Martin Luther King Jr. (Beethovan Oden) and hotel worker Camae (ZZ Moor) share a light moment in Captial Stage's production of "The Mountaintop." Capital Stage/Courtesy photo

Martin Luther King Jr. (Beethovan Oden) and hotel worker Camae (ZZ Moor) share a light moment in Captial Stage's production of "The Mountaintop." Capital Stage/Courtesy photo


‘The Mountaintop’ gives fictionalized glimpse into King’s last night

By From page A9 | April 10, 2013

Check it out

What: “The Mountaintop”

Where: Capital Stage, 2215 J St., Sacramento

When: 7 p.m. Wednesdays, 8 p.m. Thursdays-Saturdays, 2 p.m. Sundays, through April 21

Tickets: $22-$35 general

Info: www.capstage.org

The setting is Room 306 at the Lorraine Motel in Memphis, Tenn. The date is April 4, 1968. There is a storm raging outside.

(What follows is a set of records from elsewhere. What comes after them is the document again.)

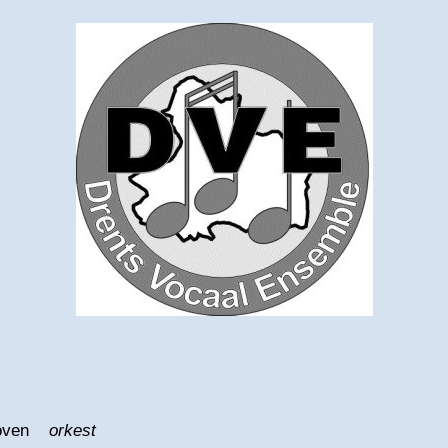
thoven
orkest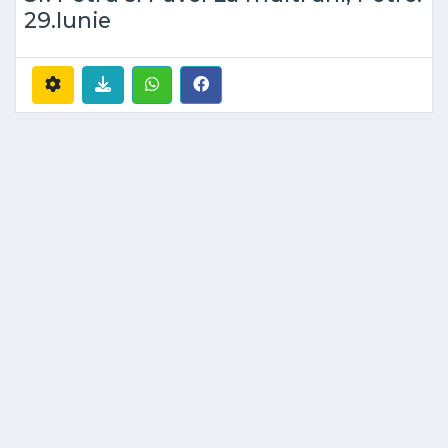
29.Iunie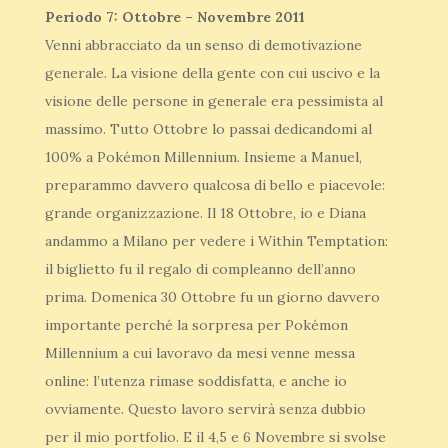
Periodo 7: Ottobre – Novembre 2011
Venni abbracciato da un senso di demotivazione
generale. La visione della gente con cui uscivo e la
visione delle persone in generale era pessimista al
massimo. Tutto Ottobre lo passai dedicandomi al
100% a Pokémon Millennium. Insieme a Manuel,
preparammo davvero qualcosa di bello e piacevole:
grande organizzazione. Il 18 Ottobre, io e Diana
andammo a Milano per vedere i Within Temptation:
il biglietto fu il regalo di compleanno dell’anno
prima. Domenica 30 Ottobre fu un giorno davvero
importante perché la sorpresa per Pokémon
Millennium a cui lavoravo da mesi venne messa
online: l’utenza rimase soddisfatta, e anche io
ovviamente. Questo lavoro servirà senza dubbio
per il mio portfolio. E il 4,5 e 6 Novembre si svolse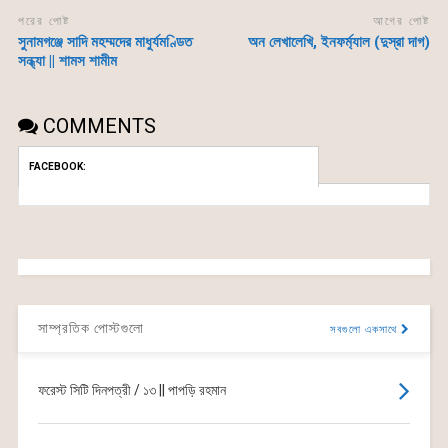
পরের পোষ্ট
আগের পোষ্ট
সুনামগঞ্জে সাদি মহম্মদের মাধুর্যমণ্ডিত
অন লেখালেখি, ইনফর্ম্যাল (দুস্রা দাগ)
সন্ধ্যা || শামস শামীম
COMMENTS
FACEBOOK:
সাম্প্রতিক পোস্টগুলো
সবগুলো একসাথে
ফরেস্ট সিটি দিনপত্রী / ১৩ || পাপড়ি রহমান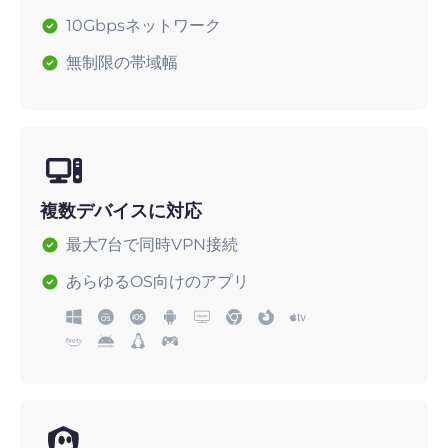
10Gbpsネットワーク
無制限の帯域幅
複数デバイスに対応
最大7台で同時VPN接続
あらゆるOS向けのアプリ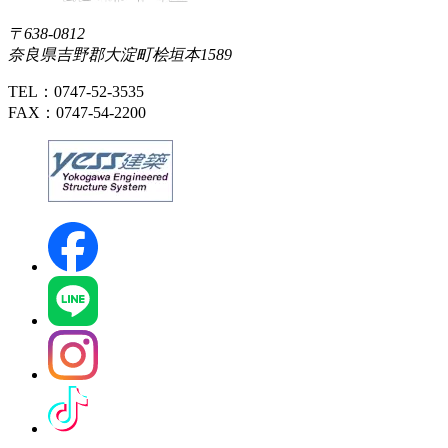
〒638-0812
奈良県吉野郡大淀町桧垣本1589
TEL：0747-52-3535
FAX：0747-54-2200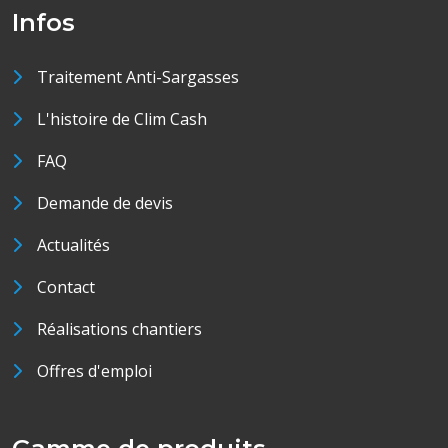
Infos
Traitement Anti-Sargasses
L'histoire de Clim Cash
FAQ
Demande de devis
Actualités
Contact
Réalisations chantiers
Offres d'emploi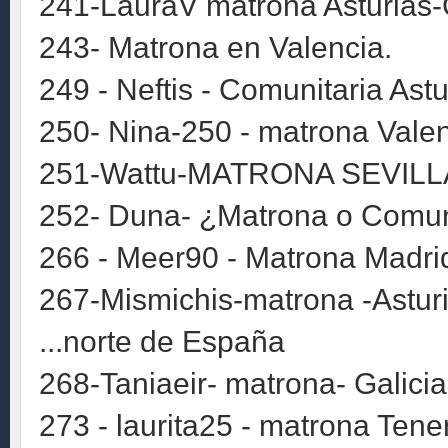
241-LauraV matrona Asturias-
243- Matrona en Valencia.
249 - Neftis - Comunitaria Astu
250- Nina-250 - matrona Vale
251-Wattu-MATRONA SEVILL
252- Duna- ¿Matrona o Comuni
266 - Meer90 - Matrona Madrid
267-Mismichis-matrona -Asturi
...norte de España
268-Taniaeir- matrona- Galicia
273 - laurita25 - matrona Tener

The Rev. Martin Luther King Jr. has just given his “I’ve Been to the Mountaintop” speech in support of the Memphis sanitation workers’ strike and has returned to his motel room, exhausted, craving caffeine. He has sent Ralph Abernathy off to get some Pall Mall cigarettes for him.

He prepares to work on his speech for the next day, which will address “Why America is Going to Hell.”

Unbeknownst to King, it is his last night on Earth and it’s going to be a strange evening. The play imagines the events that might have taken place the night before King’s assassination.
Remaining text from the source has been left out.